Jacqui Cave, group publishing director at Elle magazine (which works with ad tech outfit Exponential to deliver behaviourally targeted ads) reports that while a large proportion of its advertisers are buying online media directly, an increasing number are beginning to automate this process.
“I think it is like every sector – some are very developed in terms of their digital strategy like Burberry, and then you have some advertisers that don’t even advertise on a website let alone do social or programmatic,” she adds.
New trading models winning over advertisers
Similarly, Emma Winchurch-Beale, Bloomberg’s client sales director for EMEA, also cites luxury fashion brand Burberry as an enthusiastic participant when trialling such new technologies. Additionally, she reports that improvements in viewability, plus advancements in billing models (such as a cost-per second model) are improving brands' willingness to invest in such tech.
“What you are seeing with the evolution of video, with the changes in measurement of ad space such as moving metrics to viewability, that brands are able to do more branded campaigns than they were previously and actually get a measure of that; it's not just always about picturing,” she adds.
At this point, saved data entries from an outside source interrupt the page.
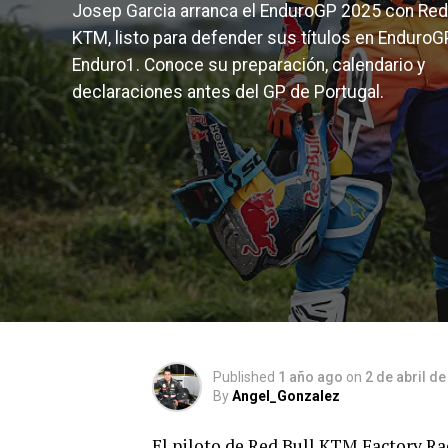
Josep Garcia arranca el EnduroGP 2025 con Red
KTM, listo para defender sus títulos en EnduroG
Enduro1. Conoce su preparación, calendario y
declaraciones antes del GP de Portugal.
Published
1 año ago
on
2 de abril d
By
Angel_Gonzalez
El piloto de Red Bull KTM Factory Rac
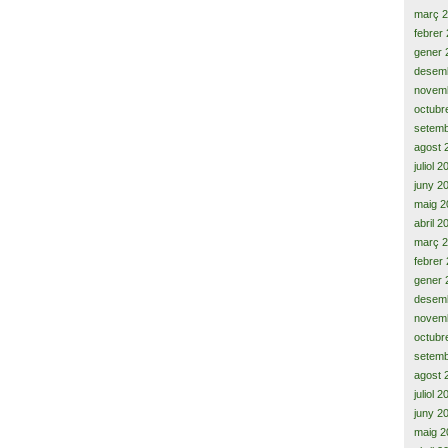
març 
febrer
gener 
desem
novem
octubr
setemb
agost 
juliol 
juny 2
maig 2
abril 2
març 
febrer
gener 
desem
novem
octubr
setemb
agost 
juliol 
juny 2
maig 2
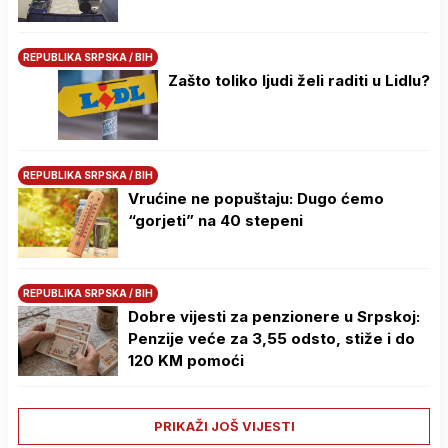
REPUBLIKA SRPSKA / BIH
Zašto toliko ljudi želi raditi u Lidlu?
REPUBLIKA SRPSKA / BIH
Vrućine ne popuštaju: Dugo ćemo
“gorjeti” na 40 stepeni
REPUBLIKA SRPSKA / BIH
Dobre vijesti za penzionere u Srpskoj:
Penzije veće za 3,55 odsto, stiže i do
120 KM pomoći
PRIKAŽI JOŠ VIJESTI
Meanwhile, speaking recently with The Drum, Elli Papadiki, the FT's global head of programmatic, described how as programmatic becomes a more critical part of how brands buy media, the title has seen an increase in the use of PMPs [private marketplaces, where premium publishers offer their highest-paying customers first choice on its most prized inventory] as a means of using automated technologies to guarantee the most prized inventory.
According to Papadiki, the FT's aim is: "To show that brands understand that when they set up that one-to-one conversation with a publisher, that it’s a brand safe environment."
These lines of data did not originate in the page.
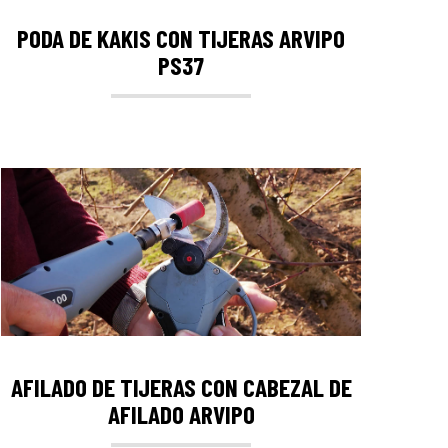
PODA DE KAKIS CON TIJERAS ARVIPO
PS37
AFILADO DE TIJERAS CON CABEZAL DE
AFILADO ARVIPO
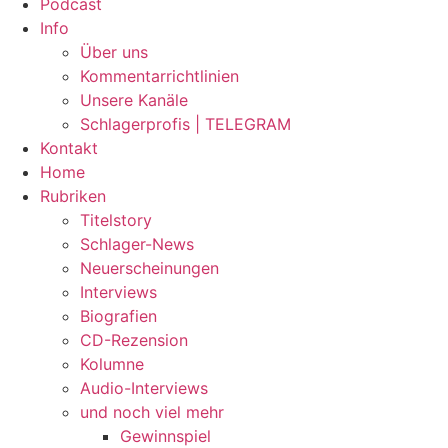
Podcast
Info
Über uns
Kommentarrichtlinien
Unsere Kanäle
Schlagerprofis | TELEGRAM
Kontakt
Home
Rubriken
Titelstory
Schlager-News
Neuerscheinungen
Interviews
Biografien
CD-Rezension
Kolumne
Audio-Interviews
und noch viel mehr
Gewinnspiel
Luxury brands mulling an in-house model?
“From there, they can cherry-pick the audiences that truly matter to them,” she adds, adding that many luxury brands are beginning to explore taking such capabilities in-house, but that staffing is still proving a barrier to a more rapid rollout of such a strategy in many cases.
“I feel at this point in time, that a lot of them are looking for people that have either worked on the tech side, or they have worked on a publisher side, and had a knowledge of programmatic. It’s probably still too early to tell if some of them will build a DSP [demand-side platform that enables them to bid on media placements, and audiences across a number of different sites],” she says.
“Although, I have had clients ask me for advice, so certainly while many are still quite green, there’s certainly an appetite to understand a bit more.”
Further assurances needed
Speaking as to whether or not the rise of more closed trading environments such as PMPs (as opposed to open ad exchanges that are more exposed to nefarious players) could offer more control, Nigel Gwilliam, a digital consultant at the IPA, says they do have the potential to offer more control and better quality inventory (albeit they are nascent in the UK, compared to the US).
Discussing high end media owners’ increasing experimentation with programmatic, Gwilliam also warns of the importance of providing advertisers with guarantees over traffic quality, particularly when it comes to employing methods such as audience extension (ie where they sell its readers on third-party websites).
“Many premium publishers package off-site inventory into their deals. There is nothing wrong with this in principle, however publishers need to: A) be clear to buyers this is taking place; and B) ensure brand safety measures are in place,” he says.
Premium publishers should sign up to the Digital Trading Standards Group’s Good Practice Principles and have their brand safety policies and processes independently verified, if they are to continue to win over the trust of luxury advertisers, but “to date, none have ,” he exclaims.